RECORDS FOR THIS EXERCISE -
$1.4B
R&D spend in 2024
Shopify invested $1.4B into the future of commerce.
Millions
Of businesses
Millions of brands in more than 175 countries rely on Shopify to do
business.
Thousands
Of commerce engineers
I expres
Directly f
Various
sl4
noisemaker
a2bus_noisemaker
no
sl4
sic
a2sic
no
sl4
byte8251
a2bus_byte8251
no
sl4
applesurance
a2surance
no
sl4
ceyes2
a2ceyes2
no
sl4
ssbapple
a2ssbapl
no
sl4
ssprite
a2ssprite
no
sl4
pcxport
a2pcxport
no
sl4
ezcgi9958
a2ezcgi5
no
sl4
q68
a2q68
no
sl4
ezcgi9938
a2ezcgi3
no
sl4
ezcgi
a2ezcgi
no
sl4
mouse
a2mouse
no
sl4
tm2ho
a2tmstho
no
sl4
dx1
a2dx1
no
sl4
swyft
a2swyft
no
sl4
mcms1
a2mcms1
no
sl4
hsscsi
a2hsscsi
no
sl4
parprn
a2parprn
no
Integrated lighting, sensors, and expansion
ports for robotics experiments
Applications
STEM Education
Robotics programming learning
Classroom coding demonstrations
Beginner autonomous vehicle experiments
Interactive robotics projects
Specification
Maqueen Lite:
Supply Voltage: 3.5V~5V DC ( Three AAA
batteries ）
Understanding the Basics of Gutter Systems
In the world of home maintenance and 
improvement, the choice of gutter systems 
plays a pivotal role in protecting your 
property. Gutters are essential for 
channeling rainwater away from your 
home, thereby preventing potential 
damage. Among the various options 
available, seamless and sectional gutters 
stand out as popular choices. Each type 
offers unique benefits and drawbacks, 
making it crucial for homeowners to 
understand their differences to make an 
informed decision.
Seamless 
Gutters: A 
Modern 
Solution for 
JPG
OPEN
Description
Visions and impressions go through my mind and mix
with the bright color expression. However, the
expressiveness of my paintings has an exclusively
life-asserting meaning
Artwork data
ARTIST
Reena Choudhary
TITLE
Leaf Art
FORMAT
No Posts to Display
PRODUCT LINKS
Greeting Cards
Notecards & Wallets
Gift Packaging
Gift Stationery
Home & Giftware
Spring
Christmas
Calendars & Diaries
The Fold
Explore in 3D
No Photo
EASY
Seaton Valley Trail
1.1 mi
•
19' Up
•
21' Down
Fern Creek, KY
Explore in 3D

WHAT TO PRODUCE -
Write the entire listing out again, word for word.

REPLY -
$1.4B
R&D spend in 2024
Shopify invested $1.4B into the future of commerce.
Millions
Of businesses
Millions of brands in more than 175 countries rely on Shopify to do
business.
Thousands
Of commerce engineers
I expres
Directly f
Various
sl4
noisemaker
a2bus_noisemaker
no
sl4
sic
a2sic
no
sl4
byte8251
a2bus_byte8251
no
sl4
applesurance
a2surance
no
sl4
ceyes2
a2ceyes2
no
sl4
ssbapple
a2ssbapl
no
sl4
ssprite
a2ssprite
no
sl4
pcxport
a2pcxport
no
sl4
ezcgi9958
a2ezcgi5
no
sl4
q68
a2q68
no
sl4
ezcgi9938
a2ezcgi3
no
sl4
ezcgi
a2ezcgi
no
sl4
mouse
a2mouse
no
sl4
tm2ho
a2tmstho
no
sl4
dx1
a2dx1
no
sl4
swyft
a2swyft
no
sl4
mcms1
a2mcms1
no
sl4
hsscsi
a2hsscsi
no
sl4
parprn
a2parprn
no
Integrated lighting, sensors, and expansion
ports for robotics experiments
Applications
STEM Education
Robotics programming learning
Classroom coding demonstrations
Beginner autonomous vehicle experiments
Interactive robotics projects
Specification
Maqueen Lite:
Supply Voltage: 3.5V~5V DC ( Three AAA
batteries ）
Understanding the Basics of Gutter Systems
In the world of home maintenance and 
improvement, the choice of gutter systems 
plays a pivotal role in protecting your 
property. Gutters are essential for 
channeling rainwater away from your 
home, thereby preventing potential 
damage. Among the various options 
available, seamless and sectional gutters 
stand out as popular choices. Each type 
offers unique benefits and drawbacks, 
making it crucial for homeowners to 
understand their differences to make an 
informed decision.
Seamless 
Gutters: A 
Modern 
Solution for 
JPG
OPEN
Description
Visions and impressions go through my mind and mix
with the bright color expression. However, the
expressiveness of my paintings has an exclusively
life-asserting meaning
Artwork data
ARTIST
Reena Choudhary
TITLE
Leaf Art
FORMAT
No Posts to Display
PRODUCT LINKS
Greeting Cards
Notecards & Wallets
Gift Packaging
Gift Stationery
Home & Giftware
Spring
Christmas
Calendars & Diaries
The Fold
Explore in 3D
No Photo
EASY
Seaton Valley Trail
1.1 mi
•
19' Up
•
21' Down
Fern Creek, KY
Explore in 3D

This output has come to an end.